Effect of Hyperoxia on Central Nervous System Intercellular Communication Mediated by Tunneling Nanotubes

Abstract

Oxygen toxicity occurs when exposure to elevated partial pressures of oxygen results in hyperoxia. Central nervous system oxygen toxicity (CNS‐OT) can culminate in seizures, and elucidating mechanisms of CNS‐OT will provide approaches for prevention, delay to onset or amelioration of hyperoxic damage. However, little is known of the pathophysiology of hyperoxia. A possible mediator is the tunneling nanotube (TnT). TnTs are thin, membranous connections mediating the transfer of intracellular materials, including proteins and organelles. We recently identified TnTs between normal brain and glioblastoma cells in mouse xenograft brain sections. When neurons or astrocytes are exposed to H2O2, stressed cells form TnTs and unidirectionally transfer materials, indicating that TnTs may be induced by stress as a defense mechanism.
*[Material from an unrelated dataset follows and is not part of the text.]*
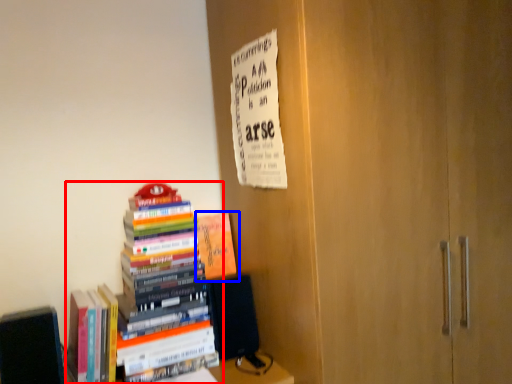 Question: Which point is closer to the camera, book (highlighted by a red box) or book (highlighted by a blue box)?

Choices:
 (A) book
 (B) book

Answer: (A) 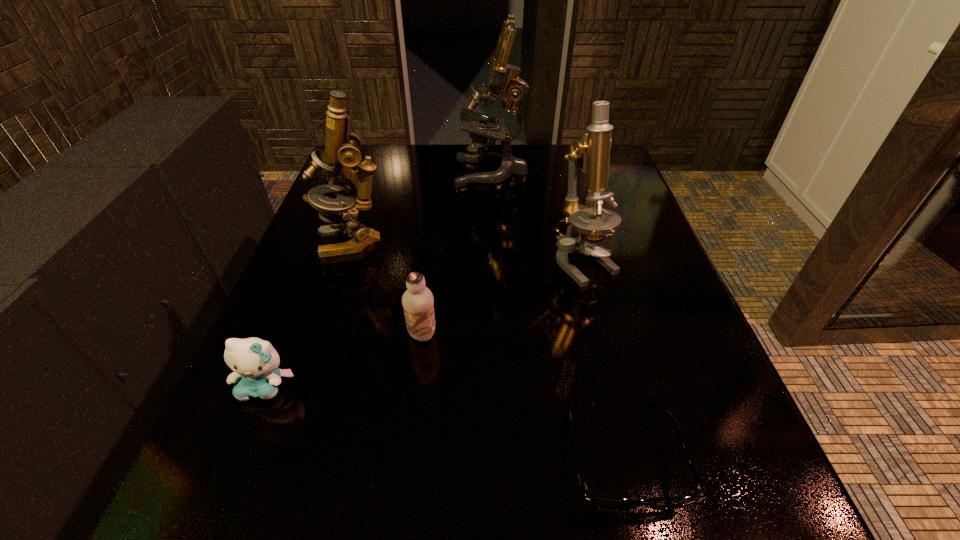 Identify the location of free location located 0.070m at the eyepieces of the farthest object. The width and height of the screenshot is (960, 540). (428, 171).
Therefore, we are evaluating the effect of oxygen tension on TnT formation and materials transfer and function in neurons and glia. These studies will reveal molecular changes in CNS cell connectivity. Preliminary data indicate that SK‐N‐SH cells grown in 85% oxygen produce more TnTs than cells grown in standard conditions. We also found increased expression of putative TnT markers, ezrin, cxn43, myoX and rhot1, in hyperoxic conditions. The anticonvulsant vigabatrin, which prevents hyperbaric oxygen‐induced seizures in rats, increases the number of TnTs per cell under norm‐ and hyperoxia, suggesting that vigabatrin may upregulate TnT production to facilitate the transfer of materials that protect against hyperoxia. Our studies will elucidate TnT formation and function and identify regulatory mechanisms governing TnT‐mediated behaviors following hyperoxia.